Wrap up - podsumowanie grudzień + cały rok

Tak oto minął nam cały rok i pora na kolejne podsumowanie. Zanim jednak przejdę do całego roku skupmy się na grudniu, bo tu też się działo.
Pod względem ilości przeczytanych książek nic się nie zmieniło. Tak jak w listopadzie przeczytałam 4 książki (+0). Niestety ta sama ilość nie oznacza, że przeczytanych stron było tyle samo. W tym miesiącu ponownie poszło w dół, ale już nieznacznie 1 571 stron to mój grudniowy wynik (-145), co przekłada się na średnio 52 strony przeczytane dziennie (-5).

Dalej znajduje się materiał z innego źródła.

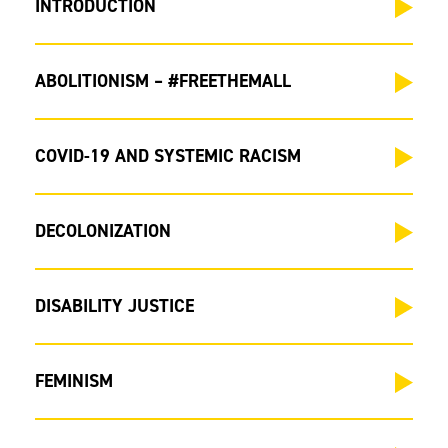
INTRODUCTION
ABOLITIONISM – #FREETHEMALL
COVID-19 AND SYSTEMIC RACISM
DECOLONIZATION
DISABILITY JUSTICE
FEMINISM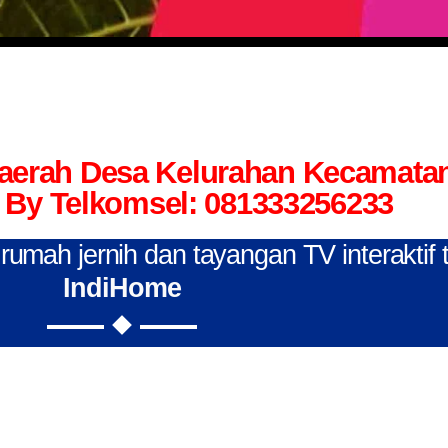
Daerah Desa Kelurahan Kecamata
By Telkomsel: 081333256233
n rumah jernih dan tayangan TV interaktif
IndiHome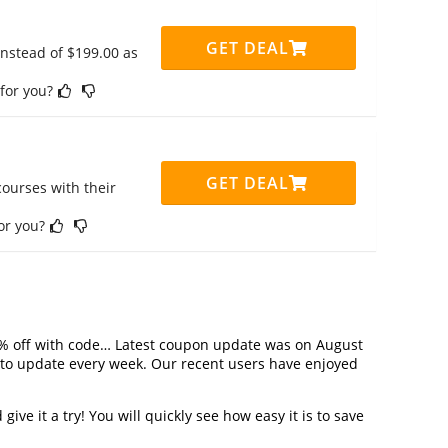
GET DEAL
instead of $199.00 as
 for you?
GET DEAL
ourses with their
for you?
% off with code… Latest coupon update was on August
to update every week. Our recent users have enjoyed
ve it a try! You will quickly see how easy it is to save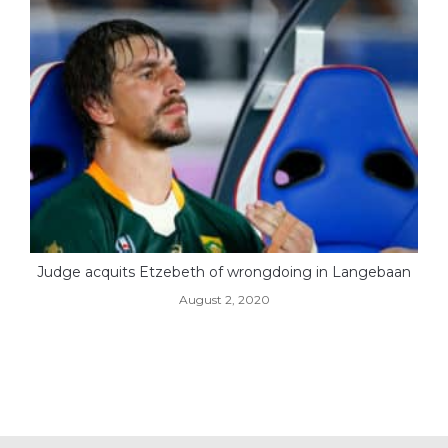
Judge acquits Etzebeth of wrongdoing in Langebaan
August 2, 2020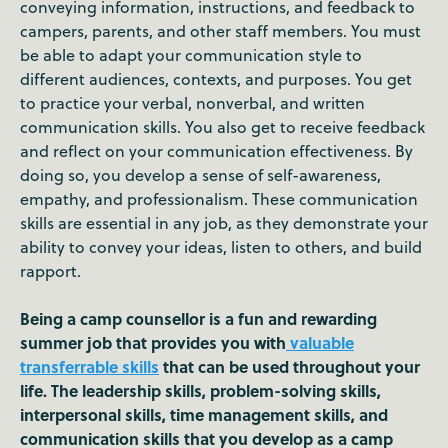
conveying information, instructions, and feedback to
campers, parents, and other staff members. You must
be able to adapt your communication style to
different audiences, contexts, and purposes. You get
to practice your verbal, nonverbal, and written
communication skills. You also get to receive feedback
and reflect on your communication effectiveness. By
doing so, you develop a sense of self-awareness,
empathy, and professionalism. These communication
skills are essential in any job, as they demonstrate your
ability to convey your ideas, listen to others, and build
rapport.
Being a camp counsellor is a fun and rewarding
summer job that provides you with
valuable
transferrable skills
that can be used throughout your
life. The leadership skills, problem-solving skills,
interpersonal skills, time management skills, and
communication skills that you develop as a camp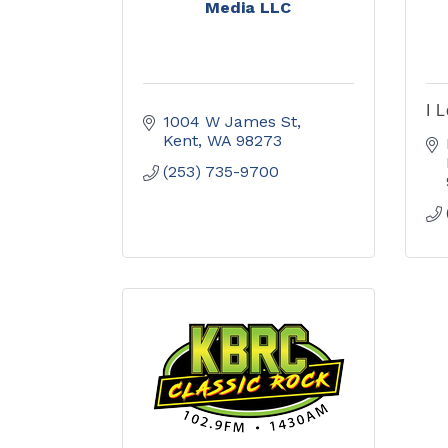
Media LLC
I 
1004 W James St
Kent
WA
98273
(253) 735-9700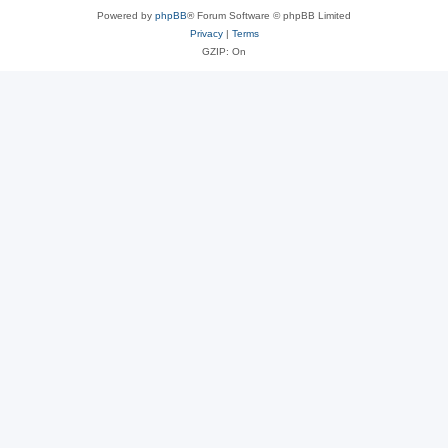
Powered by
phpBB
® Forum Software © phpBB Limited
Privacy
|
Terms
GZIP: On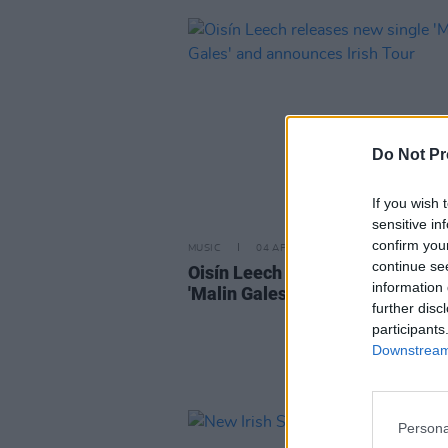
Do Not Pr
If you wish 
sensitive in
confirm you
MUSIC
04 APR 24
continue se
Oisín Leech releases new single
information 
'Malin Gales' and announces Iris
further disc
participants
Downstream 
Persona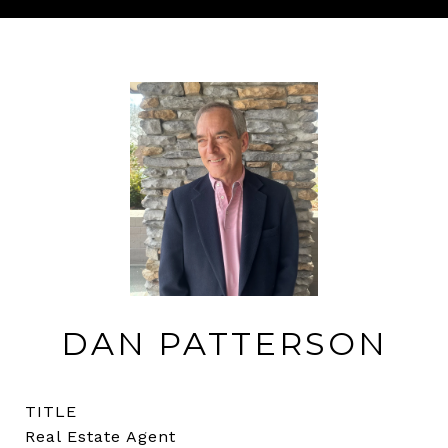
DAN PATTERSON
TITLE
Real Estate Agent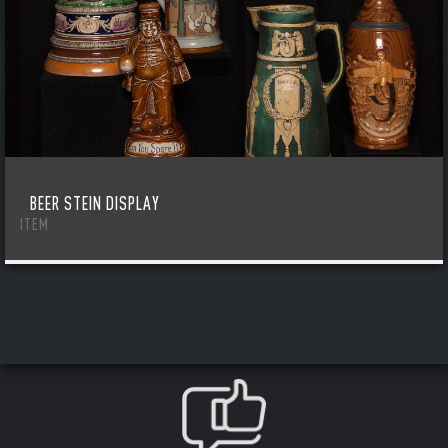
BEER STEIN DISPLAY
ITEM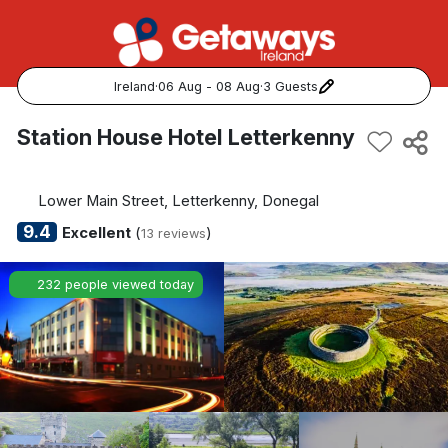
Ireland
·
06 Aug - 08 Aug
·
3 Guests
Popular Destinations:
Station House Hotel Letterkenny
View all
Lower Main Street, Letterkenny, Donegal
Cork
9.4
Excellent
(
)
13 reviews
Kerry
232 people viewed today
Dublin
Galway
Belfast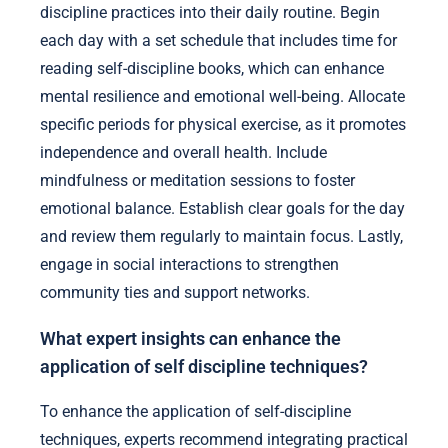
discipline practices into their daily routine. Begin
each day with a set schedule that includes time for
reading self-discipline books, which can enhance
mental resilience and emotional well-being. Allocate
specific periods for physical exercise, as it promotes
independence and overall health. Include
mindfulness or meditation sessions to foster
emotional balance. Establish clear goals for the day
and review them regularly to maintain focus. Lastly,
engage in social interactions to strengthen
community ties and support networks.
What expert insights can enhance the
application of self discipline techniques?
To enhance the application of self-discipline
techniques, experts recommend integrating practical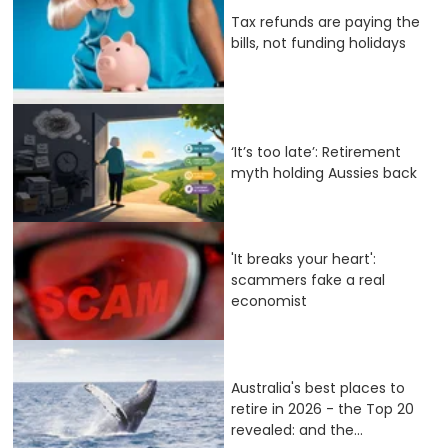
Tax refunds are paying the
bills, not funding holidays
‘It’s too late’: Retirement
myth holding Aussies back
'It breaks your heart':
scammers fake a real
economist
Australia's best places to
retire in 2026 - the Top 20
revealed: and the...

Jeśli chodzi o Was, to do grona obserwatorów na blogu doszła jedna duszyczka (+1)Google+ niezmiennie 164 (+0),  na You Tubie ponownie mnie zaskoczyliście dobijając do 142 subskrybentów!!! (+18). Ogromnie się raduję, że mój kanał cieszy się z Waszej strony takim zainteresowaniem. Staram się by moje filmy były urozmaicone, żebym nie stała ciągle w jednym miejscu ale widzieli też inny kawałek świata, tudzież mojego pokoju :) mam nadzieję, że to wszystko się Wam podoba i moje pomysły (które swoją drogą czasem mnie przerażają) sprawiają, że na Waszych twarzach pojawia się uśmiech, czasem zrobicie facepalm z myślą - co to baba odwala, ale w ogólnym rozrachunku, że się Wam podoba. Ja mam przy tym zabawę i dobrze by było jakbyście i Wy mieli coś z tego :)
Instagram w grudniu zatrzymał się na 112 followach (+14), a Facebook na 127 polubieniach (+2). Wszędzie na plus co niezmiernie mnie cieszy, że jednak nie piszę do siebie, a ktoś to wszystko czyta, ktoś ogląda filmy, zdjęcia, czasem pomyśli - o to ta szalona. :) Dziękuję.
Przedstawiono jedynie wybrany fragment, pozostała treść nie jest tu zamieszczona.